Winter has finally left the Rio Grande Valley. We enjoyed clear blue skies and temperatures in the 70's while the friends we left behind in Illinois are shivering in below zero weather. Sadly it's time for us to move on as well. The day began with one more breakfast bike ride where we rode with sixty other geezers to a restaurant in downtown Pharr (such as it is) for a high cholesterol meal hardly mitigated by the four mile ride. I have written frequently about how thrifty Winter Texans who come from the rural midwest seem to be. But today we ate breakfast with a couple from Kansas City who can hardly spend their money fast enough. The phone company is paying them rent to set up a cell tower on their property. Every year this earns them an extra and unexpected $24,000. The only downside to this is that they are at the point where they have more property and house than they want to manage, but that extra 24G is hard for them to walk away from.
Then it was back to our home away from home where we cleaned and packed and tried to get things ready for our departure tomorrow. We are only going about ten miles to the campground where our Mexico caravan is assembling. After a month in one spot we have pulled so many belongings out of the basement (the under carriage of our rig) and unfastened so many things inside, that it will take us a while to batten down the hatches and get ready to bump on down the road. Ken has been waiting all month for a day warm enough to clean our roof, a water logged activity. At home the trailer sits in a forest under mature trees and the detritus they shed make the roof look more like the forest floor than the white rubber underneath. Today working with the hose was almost a pleasure.
Clean up and packing chores left time for a quick swing through the campground golf course, where our performance was as dismal as the first time we played on it. The three weeks of bad weather we endured prevented us from practicing as much as we had planned, but it's clear that this is a complex game that we should have started learning in our youth. When we got back to the rig the banana sign was posed in the middle of our street and it was time to go to a last banana party. Recently a number of new campers have arrived on Banana and we found ourselves feeling like veterans. Everyone brought treats both sweet and salty, and I'm hoping I will get away without cooking dinner tonight.
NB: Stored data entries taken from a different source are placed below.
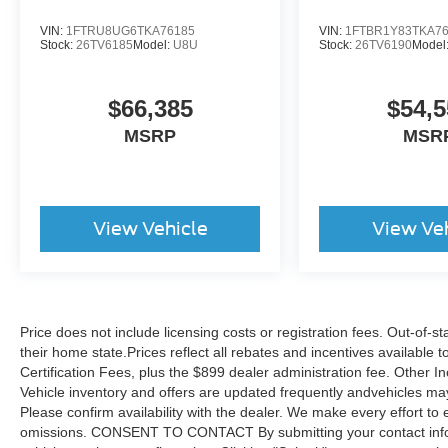
VIN:
1FTRU8UG6TKA76185
VIN:
1FTBR1Y83TKA7
Stock:
26TV6185
Model:
U8U
Stock:
26TV6190
Model
$66,385
$54,5
MSRP
MSR
View Vehicle
View Ve
Price does not include licensing costs or registration fees. Out-of-st
their home state.Prices reflect all rebates and incentives available
Certification Fees, plus the $899 dealer administration fee. Other I
Vehicle inventory and offers are updated frequently andvehicles may b
Please confirm availability with the dealer. We make every effort to 
omissions. CONSENT TO CONTACT By submitting your contact infor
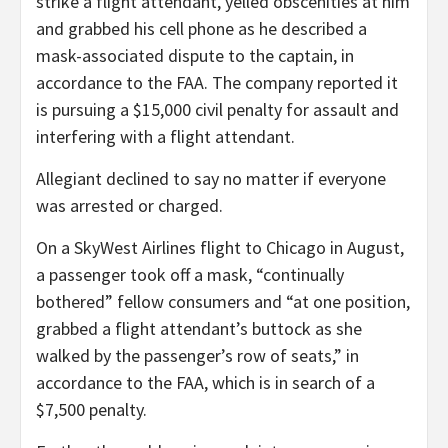
strike a flight attendant, yelled obscenities at him
and grabbed his cell phone as he described a
mask-associated dispute to the captain, in
accordance to the FAA. The company reported it
is pursuing a $15,000 civil penalty for assault and
interfering with a flight attendant.
Allegiant declined to say no matter if everyone
was arrested or charged.
On a SkyWest Airlines flight to Chicago in August,
a passenger took off a mask, “continually
bothered” fellow consumers and “at one position,
grabbed a flight attendant’s buttock as she
walked by the passenger’s row of seats,” in
accordance to the FAA, which is in search of a
$7,500 penalty.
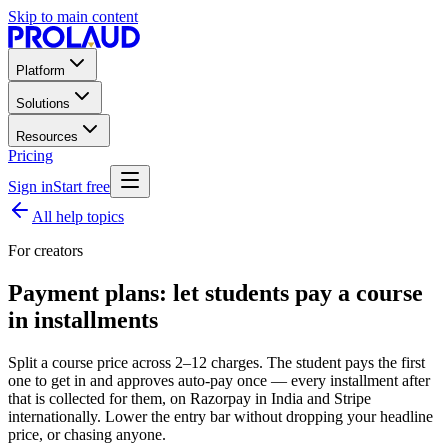
Skip to main content
Platform
Solutions
Resources
Pricing
Sign in
Start free
All help topics
For creators
Payment plans: let students pay a course
in installments
Split a course price across 2–12 charges. The student pays the first
one to get in and approves auto-pay once — every installment after
that is collected for them, on Razorpay in India and Stripe
internationally. Lower the entry bar without dropping your headline
price, or chasing anyone.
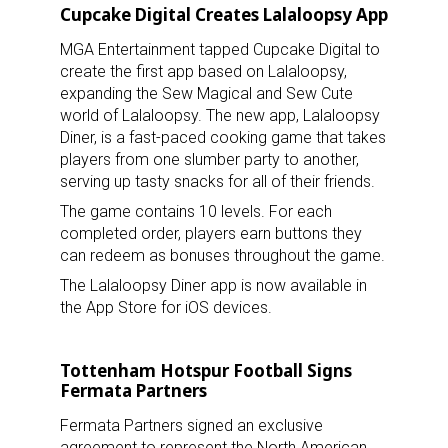
Cupcake Digital Creates Lalaloopsy App
MGA Entertainment tapped Cupcake Digital to
create the first app based on Lalaloopsy,
expanding the Sew Magical and Sew Cute
world of Lalaloopsy. The new app, Lalaloopsy
Diner, is a fast-paced cooking game that takes
players from one slumber party to another,
serving up tasty snacks for all of their friends.
The game contains 10 levels. For each
completed order, players earn buttons they
can redeem as bonuses throughout the game.
The Lalaloopsy Diner app is now available in
the App Store for iOS devices.
Tottenham Hotspur Football Signs
Fermata Partners
Fermata Partners signed an exclusive
agreement to represent the North American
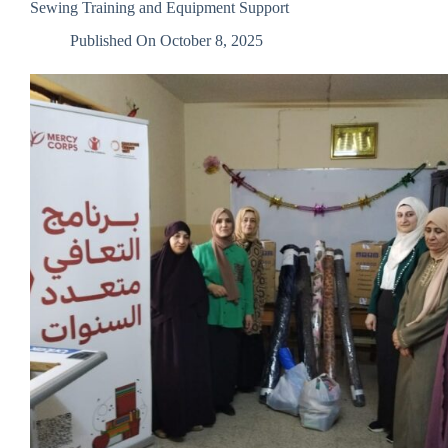
Sewing Training and Equipment Support
Non-
Governmental
Published On
October 8, 2025
Organizations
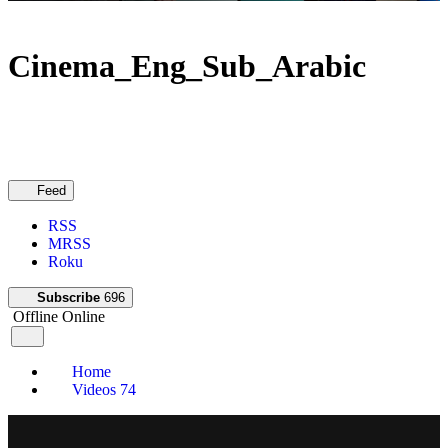
Cinema_Eng_Sub_Arabic
Feed
RSS
MRSS
Roku
Subscribe
696
Offline
Online
Home
Videos
74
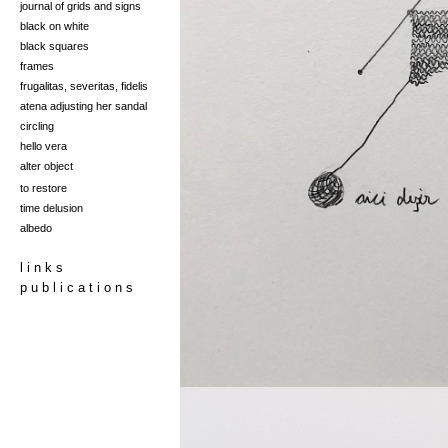
journal of grids and signs
black on white
black squares
frames
frugalitas, severitas, fidelis
at
ena adjusti
ng her san
dal
circling
hello vera
alter object
to restore
time delusion
albedo
l i n k s
p u b l i c a t i o n s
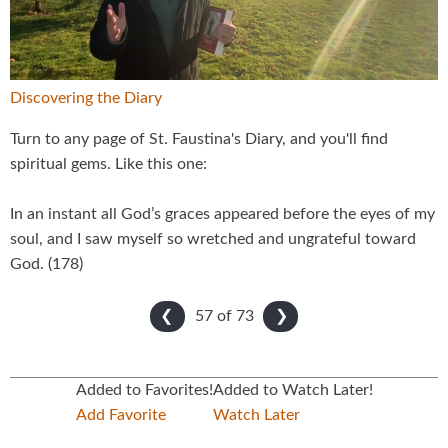
Video
Discovering the Diary
Turn to any page of St. Faustina's Diary, and you'll find
spiritual gems. Like this one:
In an instant all God’s graces appeared before the eyes of my
soul, and I saw myself so wretched and ungrateful toward
God. (178)
57 of
73
❮
❯
Added to Favorites!
Added to Watch Later!
Add Favorite
Watch Later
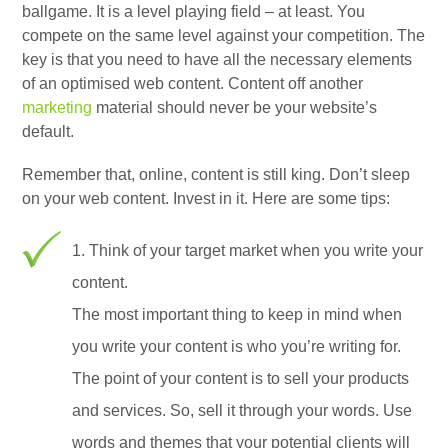
ballgame. It is a level playing field – at least. You
compete on the same level against your competition. The
key is that you need to have all the necessary elements
of an optimised web content. Content off another
marketing
material should never be your website’s
default.
Remember that, online, content is still king. Don’t sleep
on your web content. Invest in it. Here are some tips:
1. Think of your target market when you write your
content.
The most important thing to keep in mind when
you write your content is who you’re writing for.
The point of your content is to sell your products
and services. So, sell it through your words. Use
words and themes that your potential clients will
Overall we have enjoyed this campground more than the one we stayed at in San Benito in the eastern end of the valley two winters ago. There have been more energetic activity choices and people have been friendly, especially on Banana. Pharr is a few miles from McAllen which offers all the amenities we are used to in the Chicago suburbs. When Ken got a flat tire on his bike, a repair store was nearby. Ditto when he broke a string on his tennis racket. When he repaired our water purifier, two warehouse sized hardware stores were a fifteen minute drive away and we visited them repeatedly. Large grocery stores offered a wide selection and I could cook as much or little as I wanted since restaurants were plentiful as well. When the weather was bad, there were about forty movie screens within driving distance and we almost feel ready to watch the Academy Awards next month. Our previous campground had 1500 sites and Tropic Star has about 1200 which seems to have meant that the entertainers at our park were a cut below in terms of talent and fame. But with so many campgrounds in the valley, it is easy to drive to another park to see someone special. Although many of the people we meet are warm and friendly, they are from rural America and we generally don't have much in common with them in terms of a more lengthy relationship. For many of the folks we have met at the Tropic Star, this is the perfect spot. Some have been enjoying winter here for the last twenty years. Next winter it may be time to try another part of the country in our ongoing quest for that perfect spot.